In apartheid SA, blacks (as opposed to “coloreds” – those of mixed race) were not legally citizens of SA. The theory was that they were citizens of their respective bantustans; which was held to justify requiring them to carry passes whenever they were in SA proper, even if they lived there full-time and never even visited, or had not even been born in, their nominal bantustan homelands.

Yes; but it would have to include Palestine controlling all of its own borders not contiguous to Israel (i.e., its borders with Eqypt and Jordan), and evacuation of all Israeli settlements on the West Bank (or, at least, abandonment of them – i.e., the IDF would not go in and force settlers to leave, but neither would it guarantee their safety).

But that idea is not practical.

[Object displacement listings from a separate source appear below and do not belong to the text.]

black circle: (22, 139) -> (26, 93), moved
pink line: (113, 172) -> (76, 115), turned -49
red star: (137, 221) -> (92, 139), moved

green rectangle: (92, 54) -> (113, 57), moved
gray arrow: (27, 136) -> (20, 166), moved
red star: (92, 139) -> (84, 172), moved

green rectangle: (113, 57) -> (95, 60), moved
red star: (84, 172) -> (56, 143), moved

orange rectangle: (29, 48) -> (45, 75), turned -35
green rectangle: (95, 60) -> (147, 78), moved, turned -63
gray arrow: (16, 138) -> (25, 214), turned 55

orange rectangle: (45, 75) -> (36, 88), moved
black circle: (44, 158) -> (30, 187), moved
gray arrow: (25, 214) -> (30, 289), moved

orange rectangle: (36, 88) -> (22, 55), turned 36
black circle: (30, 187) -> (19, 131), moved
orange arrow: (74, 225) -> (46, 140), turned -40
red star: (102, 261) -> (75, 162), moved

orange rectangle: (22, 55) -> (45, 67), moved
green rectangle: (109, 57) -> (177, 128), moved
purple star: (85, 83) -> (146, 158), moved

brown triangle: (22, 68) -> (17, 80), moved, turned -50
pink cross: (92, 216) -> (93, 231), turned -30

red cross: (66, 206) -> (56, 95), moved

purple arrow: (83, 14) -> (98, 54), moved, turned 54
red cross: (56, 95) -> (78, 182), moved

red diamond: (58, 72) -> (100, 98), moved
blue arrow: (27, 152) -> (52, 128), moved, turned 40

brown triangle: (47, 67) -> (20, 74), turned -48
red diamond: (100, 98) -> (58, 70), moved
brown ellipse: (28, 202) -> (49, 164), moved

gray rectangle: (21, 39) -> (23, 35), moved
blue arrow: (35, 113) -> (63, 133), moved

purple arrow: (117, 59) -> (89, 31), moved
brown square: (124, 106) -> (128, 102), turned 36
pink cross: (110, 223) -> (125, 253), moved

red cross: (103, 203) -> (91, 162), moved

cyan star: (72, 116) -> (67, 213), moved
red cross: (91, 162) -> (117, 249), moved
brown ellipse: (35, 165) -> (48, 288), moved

To designate one tiny area of the world–smack dab in the Middle East, mind you–as a potential refuge for millions of people worldwide who share nothing in common except a cultural/religious identity, with the expectation that such a move would not cause the very type of conflicts that the refuge was supposed to ward against, is really not practical at all.

Persecution is a people problem, not just a Jewish one. If every persecuted people decided to make an area “theirs” for the purposes of protection, the world would be a much more violent place than it is today. Imagine the craziness that would result if Western blacks, fed up with racism and discrimination, decided that the “law of return” made them entitled to settle in South Africa? Would opening the floodgates to all these people, to hell with those who have been living there for generations, be practical? Would it be right?

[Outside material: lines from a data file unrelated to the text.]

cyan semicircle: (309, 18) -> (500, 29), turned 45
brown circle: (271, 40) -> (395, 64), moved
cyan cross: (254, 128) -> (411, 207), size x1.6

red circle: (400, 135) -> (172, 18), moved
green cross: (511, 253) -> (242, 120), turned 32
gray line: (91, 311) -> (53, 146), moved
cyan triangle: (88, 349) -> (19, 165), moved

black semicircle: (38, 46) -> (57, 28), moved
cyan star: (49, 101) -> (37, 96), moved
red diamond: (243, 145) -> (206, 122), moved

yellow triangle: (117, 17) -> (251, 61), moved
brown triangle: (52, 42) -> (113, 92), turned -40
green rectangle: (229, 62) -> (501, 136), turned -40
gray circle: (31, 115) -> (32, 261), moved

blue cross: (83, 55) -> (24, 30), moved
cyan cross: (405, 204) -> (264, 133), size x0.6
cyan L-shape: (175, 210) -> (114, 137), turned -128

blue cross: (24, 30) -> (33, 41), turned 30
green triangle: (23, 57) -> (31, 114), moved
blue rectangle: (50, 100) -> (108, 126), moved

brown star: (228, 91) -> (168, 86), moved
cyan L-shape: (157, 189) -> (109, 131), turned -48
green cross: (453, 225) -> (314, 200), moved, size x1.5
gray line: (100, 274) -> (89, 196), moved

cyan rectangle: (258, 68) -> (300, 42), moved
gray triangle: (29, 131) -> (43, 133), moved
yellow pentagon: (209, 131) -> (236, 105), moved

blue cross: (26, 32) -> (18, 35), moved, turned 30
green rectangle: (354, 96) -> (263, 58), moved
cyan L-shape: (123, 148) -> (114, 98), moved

Here’s something interesting concerning Carter’s statement referenced in the OP:

I can understand a desire to not cross verbal swords with a lawyer who is also a partisan: but a debate request being “proof” that his subject is taboo in America?

I’m afraid that Carter is veering into tinfoil hat territory on this one.

If that’s a major aspect of apartheid, what’s the Israeli analogy? Aren’t Arabs born in Israel full-blown citizens of Israel, who can live there full time? The problem comes from including the West Bank and Gaza Strip as part of Israel, when these were actually invaded by Israel as an act of self-preservation since they were being used at staging grounds to attack Israel.

My own ideal solution is for the West Bank and Gaza to declare themselves as mini-nations and start building up local industries with the intent of peaceful co-existence. Second choice would be for Jordan and Egypt just annex them, give the people there full citizenship rights (for what that’s worth) and occupy them with professional troops with the mandate to crack down on any attempt to cross into Israel with bombers or missiles of other attacks.

And I’d like a pony.

Just another note that there is already a thread about the “apartheid” smear and why many of us belief it is pure inflamatory rhetoric. The op here was asking if there is an ongoing open debate in Israel about it. And of course there is a broad range of views in Israel from the extreme Right colonolists who still dream of a Greater Israel, to Orthodox who attend Iran’s Holocaust denial conference, to extreme Leftists who believe that Israel should dissolve, and everywhere in between and elsewhere on the spectrum. No shortage of opinions and debates on everything. But, to the best of my knowledge, those who would characterize Israeli policies as apartheid are even more marginalized that those who would promote a Greater Isreal as a realistic goal, which means damn marginalized. Even Gush Shalom(!) (who represent an extreme leftist position and who use the “apartheid” word themselves and are infamous for publishing maps of proposals that everyone who was there says are false) object to extending the analogy too far

I defer to our Israeli mebers, but I believe that the answer is “no”, no real debate.